Your Rating:. Your Comment:. Read Online Download. Great book, Never Split the Difference pdf is enough to raise the goose bumps alone. Add a review Your Rating: Your Comment:. Gold by Chris Cleave. Negotiation begins with the universally applicable premise that people want to be understood and accepted. Listening is the cheapest, yet most effective concession we can make to get there. By listening intensely, you demonstrate empathy and show a sincere desire to better understand what the other side is experiencing.
Good negotiators know that they need to be ready for surprises; great negotiators use their skills to reveal the surprises they are certain to exist. Great negotiators question the assumptions that others accept on faith or in arrogance.
Thus, they remain more emotionally open to all possibilities and more intellectually agile to a fluid situation. People who view negotiation as a battle of arguments become overwhelmed by the voices in their head. Your goal is to uncover as much information as possible. To quiet the voices in your head, make your sole and all-encompassing focus the other person and what they have to say. Your goal is to identify what your counterpart actually needs and get them feeling safe enough to talk about what they want.
Negotiation begins with listening, making it about the other people, validating their emotions, and creating enough trust and safety for a real conversation to begin. Going too fast is one of the mistakes all negotiators make.
Put a smile on your face. When people are in a positive frame of mind, they think more quickly and are more likely to collaborate and problem-solve. Positivity creates mental agility in both you and your counterpart. View assumptions as hypotheses and use the negotiation to test them rigorously.
Mirrors work magic. Repeat the last three words or the critical one to three words of what someone has just said. Mirroring is the art of insinuating similarity, which facilitates bonding. Use mirrors to encourage the other side to empathize and bond with you, keep people talking, buy your side time to regroup, and encourage your counterparts to reveal their strategy.
By repeating back what people say, your counterpart will inevitably elaborate on what was just said and sustain the process of connecting.
In one study by Richard Wiseman, the average tip of the waiters who mirrored was 70 percent more than of those who used positive reinforcement. Having the right mindset is the key to a successful negotiation. To get your own way without confrontation, follow five simple steps:. Tactical empathy is understanding the feelings and mindset of another in the moment and also hearing what is behind those feelings so you increase your influence in all the moments that follow.
If you want to increase your neural resonance skills, take a moment right now and practice. As they talk, imagine that you are that person. Visualize yourself in the position they describe and put in as much detail as you can as if you were actually there. It gets you close to someone without asking about external factors you know nothing about.
The trick to spotting feelings is to pay close attention to changes people undergo when they respond to external events. Most often, those events are your words. Labels can be phrased as statements or questions.
The only difference is whether you end the sentence with a downward or upward inflection. But no matter how they end, labels almost always begin with roughly the same words:. I just said it seems like that. The last rule of labeling is silence.

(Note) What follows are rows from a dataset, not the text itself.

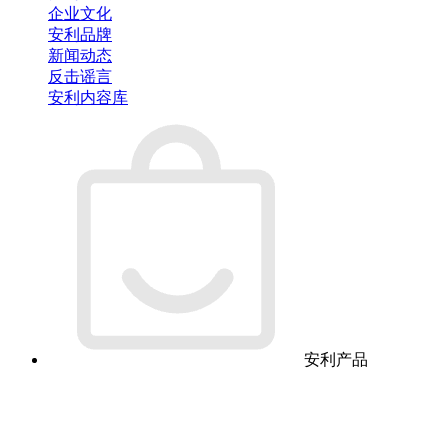
企业文化
安利品牌
新闻动态
反击谣言
安利内容库
安利产品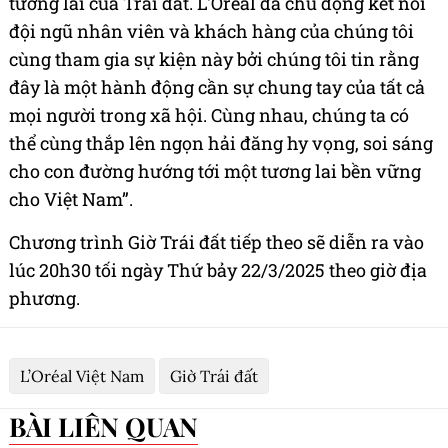
tương lai của Trái đất. L'Oréal đã chủ động kết nối
đội ngũ nhân viên và khách hàng của chúng tôi
cùng tham gia sự kiện này bởi chúng tôi tin rằng
đây là một hành động cần sự chung tay của tất cả
mọi người trong xã hội. Cùng nhau, chúng ta có
thể cùng thắp lên ngọn hải đăng hy vọng, soi sáng
cho con đường hướng tới một tương lai bền vững
cho Việt Nam”.
Chương trình Giờ Trái đất tiếp theo sẽ diễn ra vào
lúc 20h30 tối ngày Thứ bảy 22/3/2025 theo giờ địa
phương.
L’Oréal Việt Nam
Giờ Trái đất
BÀI LIÊN QUAN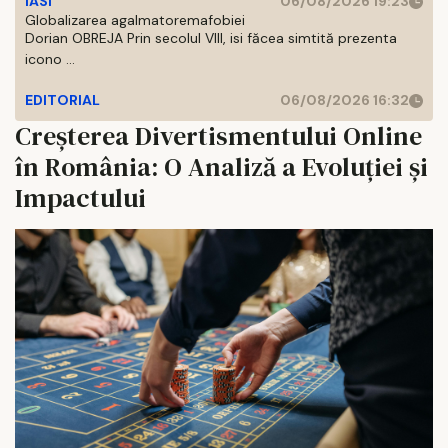
IASI
06/08/2026 19:23
Globalizarea agalmatoremafobiei
Dorian OBREJA Prin secolul VIII, isi făcea simtită prezenta
icono ...
EDITORIAL
06/08/2026 16:32
Creșterea Divertismentului Online
în România: O Analiză a Evoluției și
Impactului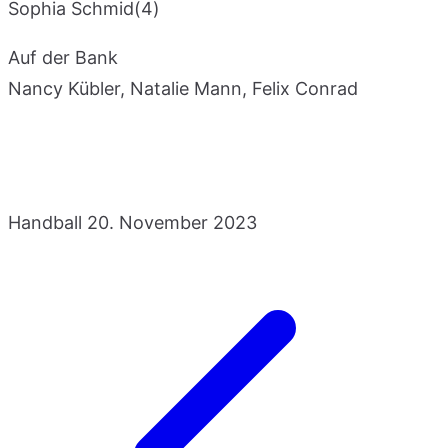
Sophia Schmid(4)
Auf der Bank
Nancy Kübler, Natalie Mann, Felix Conrad
Handball
20. November 2023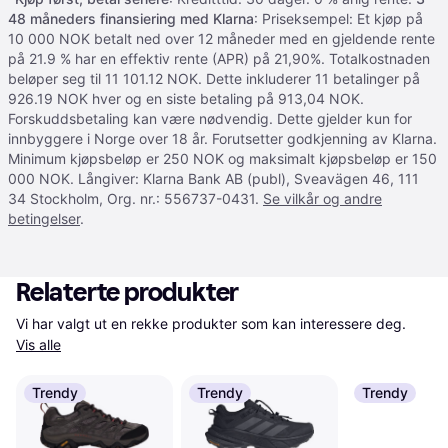
48 måneders finansiering med Klarna
: Priseksempel: Et kjøp på
10 000 NOK betalt ned over 12 måneder med en gjeldende rente
på 21.9 % har en effektiv rente (APR) på 21,90%. Totalkostnaden
beløper seg til 11 101.12 NOK. Dette inkluderer 11 betalinger på
926.19 NOK hver og en siste betaling på 913,04 NOK.
Forskuddsbetaling kan være nødvendig. Dette gjelder kun for
innbyggere i Norge over 18 år. Forutsetter godkjenning av Klarna.
Minimum kjøpsbeløp er 250 NOK og maksimalt kjøpsbeløp er 150
000 NOK. Långiver: Klarna Bank AB (publ), Sveavägen 46, 111
34 Stockholm, Org. nr.: 556737-0431.
Se vilkår og andre
betingelser
.
Relaterte produkter
Vi har valgt ut en rekke produkter som kan interessere deg. 
Vis alle
Trendy
Trendy
Trendy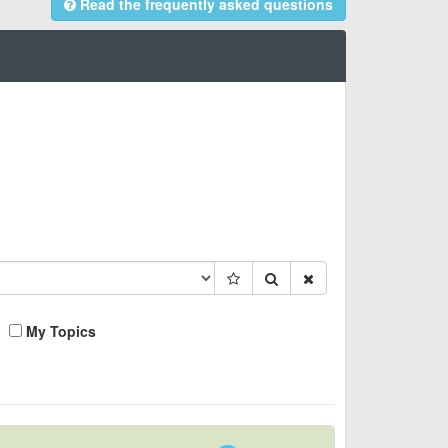
Read the frequently asked questions
My Topics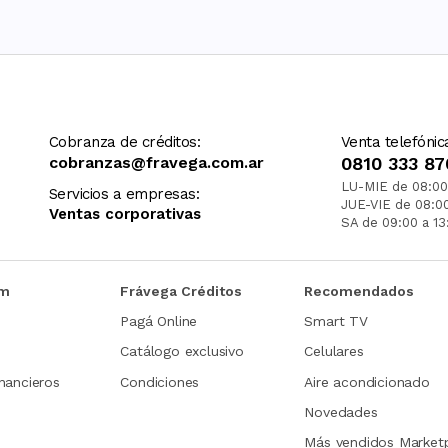
Cobranza de créditos:
Venta telefónic
cobranzas@fravega.com.ar
0810 333 87
LU-MIE de 08:00
Servicios a empresas:
JUE-VIE de 08:0
Ventas corporativas
SA de 09:00 a 13
om
Frávega Créditos
Recomendados
Pagá Online
Smart TV
Catálogo exclusivo
Celulares
nancieros
Condiciones
Aire acondicionado
Novedades
Más vendidos Market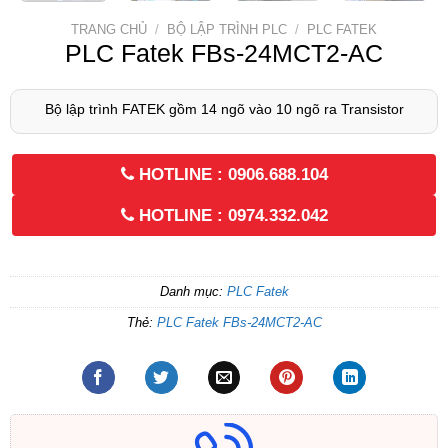
TRANG CHỦ
/
BỘ LẬP TRÌNH PLC
/
PLC FATEK
PLC Fatek FBs-24MCT2-AC
Bộ lập trình FATEK gồm 14 ngõ vào 10 ngõ ra Transistor
HOTLINE : 0906.688.104
HOTLINE : 0974.332.042
Danh mục:
PLC Fatek
Thẻ:
PLC Fatek FBs-24MCT2-AC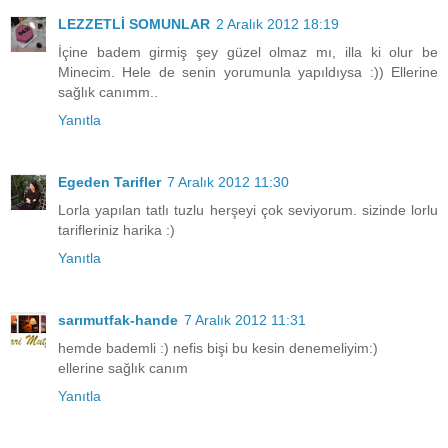
LEZZETLİ SOMUNLAR
2 Aralık 2012 18:19
İçine badem girmiş şey güzel olmaz mı, illa ki olur be
Minecim. Hele de senin yorumunla yapıldıysa :)) Ellerine
sağlık canımm..
Yanıtla
Egeden Tarifler
7 Aralık 2012 11:30
Lorla yapılan tatlı tuzlu herşeyi çok seviyorum. sizinde lorlu
tarifleriniz harika :)
Yanıtla
sarımutfak-hande
7 Aralık 2012 11:31
hemde bademli :) nefis bişi bu kesin denemeliyim:)
ellerine sağlık canım
Yanıtla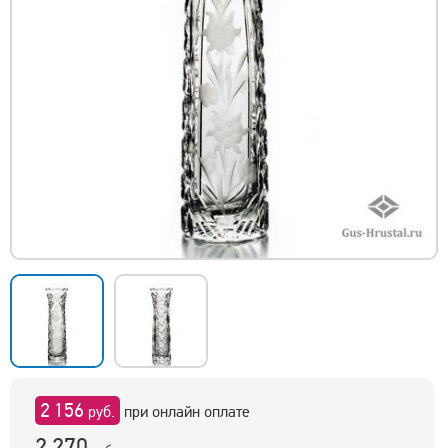
2 156
руб.
при онлайн оплате
2 270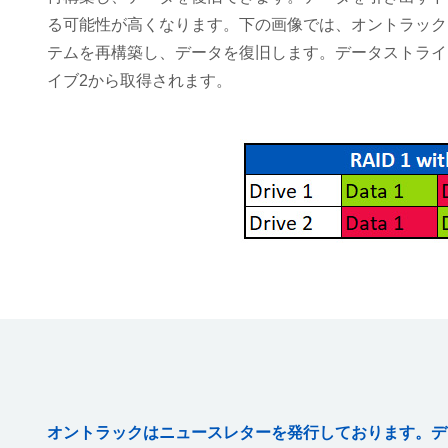
る可能性が高くなります。下の画像では、オントラック
テムを再構築し、データを復旧します。データストライプ
イブ2から取得されます。
オントラックはニュースレターを発行しております。デ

What good negotiators do when labeling is address those underlying emotions. Labeling negatives diffuses them or defuses them, in extreme cases ; labeling positives reinforces them. Labeling helps de-escalate angry confrontations because it makes the person acknowledge their feelings rather than continuing to act out. The fastest and most efficient means of establishing a quick working relationship is to acknowledge the negative and diffuse it.
Research shows that the best way to deal with negativity is to observe it, without reaction and without judgment. Then consciously label each negative feeling and replace it with positive, compassionate, and solution-based thoughts. And once they know that you are listening, they may tell you something that you can use.
The reasons why a counterpart will not make an agreement with you are often more powerful than why they will make a deal, so focus first on clearing the barriers to agreement. Denying barriers or negative influences gives them credence; get them into the open. A former international hostage negotiator for the FBI offers a new field-tested approach to high-stakes negotiations — whether in the boardroom or at home. After a stint policing the rough streets of Kansas City, Missouri, Chris Voss joined the FBI, where his career as a hostage negotiator brought him face-to-face with a range of criminals, including bank robbers and terrorists.
In this practical guide, he shares the nine effective principles — counterintuitive tactics and strategies — you, too, can use to become more persuasive in both your professional and personal lives.